Show only those lines of the entries where the string "Feature" is found.

Top of DATA

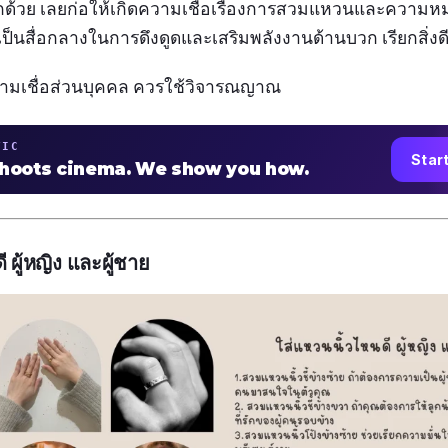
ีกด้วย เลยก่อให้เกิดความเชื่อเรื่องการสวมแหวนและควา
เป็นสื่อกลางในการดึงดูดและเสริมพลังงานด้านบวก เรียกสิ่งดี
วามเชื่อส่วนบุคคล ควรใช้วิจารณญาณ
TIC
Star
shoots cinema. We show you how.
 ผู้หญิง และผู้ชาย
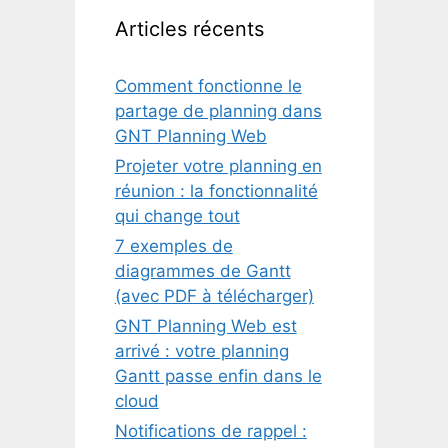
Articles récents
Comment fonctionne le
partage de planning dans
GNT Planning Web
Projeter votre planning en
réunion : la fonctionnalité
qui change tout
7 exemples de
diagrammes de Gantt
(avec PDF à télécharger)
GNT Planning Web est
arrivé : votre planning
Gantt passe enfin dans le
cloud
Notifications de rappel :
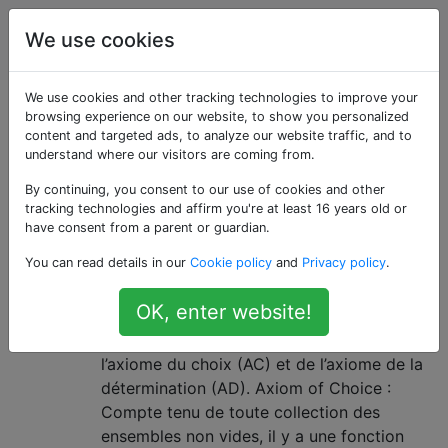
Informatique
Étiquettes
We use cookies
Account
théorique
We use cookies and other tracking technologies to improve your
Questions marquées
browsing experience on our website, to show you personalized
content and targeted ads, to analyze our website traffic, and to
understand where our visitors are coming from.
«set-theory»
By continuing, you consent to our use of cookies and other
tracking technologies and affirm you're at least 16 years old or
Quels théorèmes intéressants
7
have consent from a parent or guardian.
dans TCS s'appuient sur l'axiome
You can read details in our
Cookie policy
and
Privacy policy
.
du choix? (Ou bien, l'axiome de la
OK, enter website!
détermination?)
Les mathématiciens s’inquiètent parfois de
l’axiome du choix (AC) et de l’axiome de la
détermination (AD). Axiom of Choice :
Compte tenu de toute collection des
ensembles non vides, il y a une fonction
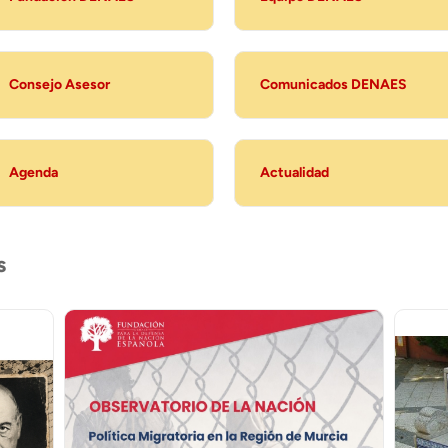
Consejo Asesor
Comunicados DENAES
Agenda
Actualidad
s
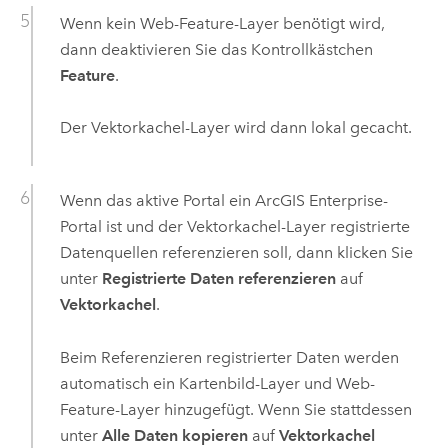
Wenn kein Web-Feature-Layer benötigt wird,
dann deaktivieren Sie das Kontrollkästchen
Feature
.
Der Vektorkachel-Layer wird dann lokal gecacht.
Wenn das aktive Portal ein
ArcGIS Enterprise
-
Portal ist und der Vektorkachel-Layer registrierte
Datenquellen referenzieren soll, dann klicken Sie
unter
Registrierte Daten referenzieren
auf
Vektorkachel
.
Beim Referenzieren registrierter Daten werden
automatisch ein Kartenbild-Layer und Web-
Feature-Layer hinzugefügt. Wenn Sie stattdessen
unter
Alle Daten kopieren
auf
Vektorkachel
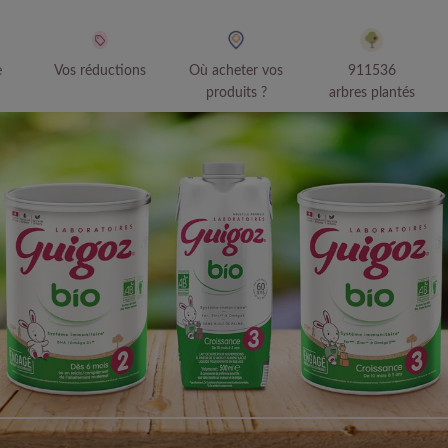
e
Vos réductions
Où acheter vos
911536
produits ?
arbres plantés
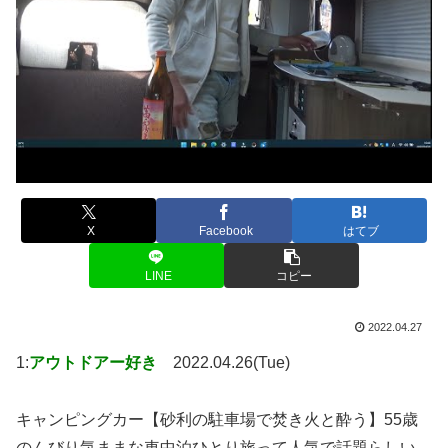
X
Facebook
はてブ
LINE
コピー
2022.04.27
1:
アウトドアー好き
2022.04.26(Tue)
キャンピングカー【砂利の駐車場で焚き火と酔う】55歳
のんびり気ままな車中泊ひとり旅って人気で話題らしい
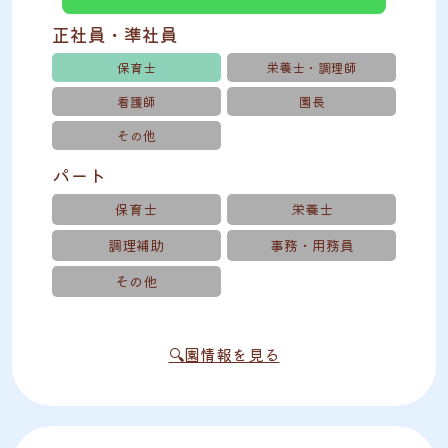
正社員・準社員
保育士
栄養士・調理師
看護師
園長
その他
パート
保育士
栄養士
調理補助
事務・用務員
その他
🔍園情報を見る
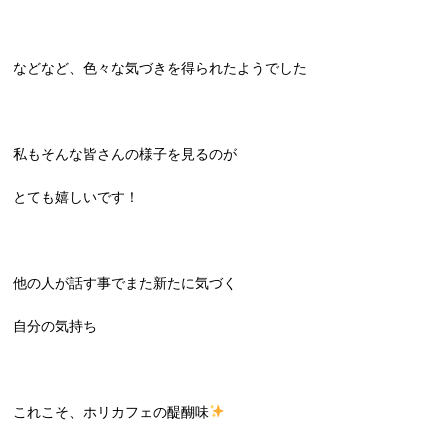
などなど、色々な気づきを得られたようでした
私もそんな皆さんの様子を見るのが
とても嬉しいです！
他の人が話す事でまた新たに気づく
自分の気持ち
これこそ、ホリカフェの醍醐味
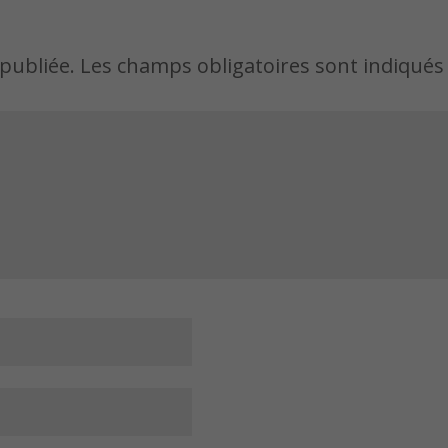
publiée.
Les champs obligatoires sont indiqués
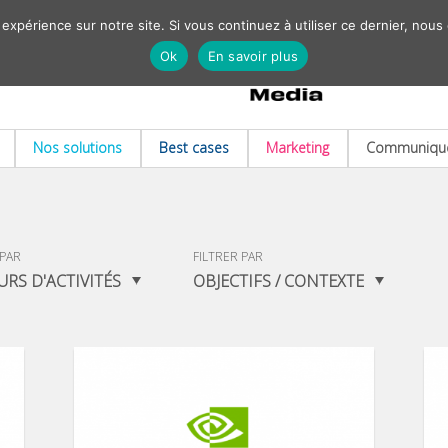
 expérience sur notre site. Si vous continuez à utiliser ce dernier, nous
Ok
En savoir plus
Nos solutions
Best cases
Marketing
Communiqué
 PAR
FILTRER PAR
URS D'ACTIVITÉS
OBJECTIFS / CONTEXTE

Bottom of DATA

■ SOLVED EXERCISE
Wenn kein Web-Feature-Layer benötigt wird,
Feature
Feature-Layer hinzugefügt. Wenn Sie stattdessen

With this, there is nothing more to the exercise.